Hoy me han cortado el pelo. Puede que suene irrelevante, pero hacía cosa de tres años que no me cortaban el pelo. Me lo cortaba yo. Algunas decían que mas que cortármelo me lo podaba, pero eso es otra historia.
Dejé de ir a las peluquerías por incomprensión. No había maldita forma de que me dejaran el pelo como yo deseaba. Mi pelo se me parece. Es curioso, pero es verdad. Tal vez porque forma parte de mí, pero me gusta más creer que es mera casualidad.
De crío, lo llevé corto, a máquina siempre. Durante la adolescencia (incluso tal vez un poco más) pasó por distintas fases, largo, a greñas, muy muy corto, de otros colores, e incluso una mezcla de todo lo anterior… Hubo un momento a partir del cual se volvieron a hacer cargo de mi pelo, pero no había, como digo, maldita forma de que lo dejasen como yo quería.

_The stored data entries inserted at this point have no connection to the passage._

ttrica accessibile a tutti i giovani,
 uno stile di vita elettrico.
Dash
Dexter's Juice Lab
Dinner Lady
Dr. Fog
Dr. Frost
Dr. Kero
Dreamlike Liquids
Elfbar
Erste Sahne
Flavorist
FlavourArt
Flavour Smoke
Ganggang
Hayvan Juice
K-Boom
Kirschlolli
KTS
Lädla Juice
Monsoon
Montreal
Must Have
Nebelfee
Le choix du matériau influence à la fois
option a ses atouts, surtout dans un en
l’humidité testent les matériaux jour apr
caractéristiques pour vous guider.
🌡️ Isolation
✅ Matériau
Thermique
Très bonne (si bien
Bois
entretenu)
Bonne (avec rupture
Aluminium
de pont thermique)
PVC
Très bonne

Un día me dieron unas tijeras de vaciar, y desde entonces, cuando la estética lo hacía urgente, entraba en la ducha con mis tijeras de vaciar y, en un mano a mano, escuchando a Sabina, comenzaba a cortar de forma pausada, hasta que el espejo me devolvía la mirada de un tipo con un pelo parecido al que a mí me gustaría tener.

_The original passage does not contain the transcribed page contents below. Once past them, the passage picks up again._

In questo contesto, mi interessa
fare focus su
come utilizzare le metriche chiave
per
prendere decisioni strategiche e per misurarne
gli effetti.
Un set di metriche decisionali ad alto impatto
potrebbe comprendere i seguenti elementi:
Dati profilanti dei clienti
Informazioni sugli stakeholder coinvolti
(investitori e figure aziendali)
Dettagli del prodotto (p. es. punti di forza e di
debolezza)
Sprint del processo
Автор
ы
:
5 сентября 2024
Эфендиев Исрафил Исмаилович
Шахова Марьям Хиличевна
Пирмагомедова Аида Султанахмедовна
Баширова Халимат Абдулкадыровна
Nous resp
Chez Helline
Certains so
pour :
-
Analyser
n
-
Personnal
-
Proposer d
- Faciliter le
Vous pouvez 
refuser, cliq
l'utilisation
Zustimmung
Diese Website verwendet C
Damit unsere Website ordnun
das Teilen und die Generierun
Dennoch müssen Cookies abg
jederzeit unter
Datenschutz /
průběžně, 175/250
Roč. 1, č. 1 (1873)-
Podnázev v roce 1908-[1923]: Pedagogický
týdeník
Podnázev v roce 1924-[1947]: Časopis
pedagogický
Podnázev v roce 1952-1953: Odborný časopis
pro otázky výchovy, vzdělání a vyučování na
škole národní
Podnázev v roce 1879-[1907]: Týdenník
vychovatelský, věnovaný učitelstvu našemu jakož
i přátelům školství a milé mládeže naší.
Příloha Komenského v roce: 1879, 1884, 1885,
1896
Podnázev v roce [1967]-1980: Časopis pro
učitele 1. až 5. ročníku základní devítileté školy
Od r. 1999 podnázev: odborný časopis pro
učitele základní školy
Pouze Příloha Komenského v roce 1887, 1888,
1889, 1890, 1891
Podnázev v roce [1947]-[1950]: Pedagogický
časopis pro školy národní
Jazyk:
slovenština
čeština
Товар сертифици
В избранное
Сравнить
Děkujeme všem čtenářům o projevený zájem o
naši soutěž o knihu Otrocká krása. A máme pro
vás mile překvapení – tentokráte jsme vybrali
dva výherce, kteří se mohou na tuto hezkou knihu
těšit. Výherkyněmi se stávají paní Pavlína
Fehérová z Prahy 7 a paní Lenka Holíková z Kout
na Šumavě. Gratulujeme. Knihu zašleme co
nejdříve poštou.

Hoy he querido cambiar de marcha, aflojar un poco, creer. Porque es necesario, porque es útil, porque es sano. He decidido entrar en una peluquería, y explicarme.
Para que las cosas funcionaran debía ir al ruedo lo más libre de prejuicios posible, así que he descartado dos peluquerías en las que se venía el interior y he entrado en la primera en la que, desde de calle, no veía a la persona que me iba a cortar el pelo.
Ha resultado ser una mujer más cerca de los cincuenta que de los cuarenta, con el pelo caoba, corto. Le he explicado cómo quería que me cortara el pelo. A mitad explicación me ha cortado. Me ha dicho algo así como que ya se lo contaría luego, que primero fuésemos a la pila. En ese momento he recordado por qué dejé de ir a las peluquerías.
Tras la pila he pasado a la silla. Delante del espejo me he sentido como un hombre en el cadalso.
Ahora, frente al reflejo en la ventana tropiezo conmigo. Me gusto. No tiene absolutamente nada que ver con mi pelo. De hecho estoy convencido de que no tiene nada que ver con ningún tipo de estética. Podría ser una nuez, o un taburete, o un camión Pegaso de dieciséis metros. Podría ser de dos dimensiones, o de platino, o una colilla. Podría ser tú. Me gusto, incluso cuando ya no miro mi reflejo. Incluso cuando dejo vagar la mirada por el otro lado de la ventana, viendo sin ver. Me gusto.
Tiene algo que ver con el estómago, desde el punto de vista más visceral. Usando el rollo aquél del auriga tirada por dos caballos, con el otro, con izquierdo llevo tiempo conectando. Frío, sano. Ese no me da problemas, creo. Era el derecho, el del estómago, el que últimamente me huía. Hasta hoy.
Hoy he podido pasar por las cuadras y verlos, enfrentarlos y tomar distancia. Hoy les he mimado, alimentado y limpiado, a los dos por igual. Al final hemos salido a correr un poco. Mientras me agarraba de la baranda he notado que no tenía que espolearlos, ni compensar la trayectoria. Me llevaban ellos, recto, veloces, salvajes, pero, sobre todo, a la par. La galopada a acabado en la puerta de una peluquería. Hoy me han cortado el pelo. Puede que suene irrelevante, pero mi pelo se me parece. Es curioso, pero es verdad. Tal vez porque forma parte de mí, pero me gusta más creer que es mera casualidad.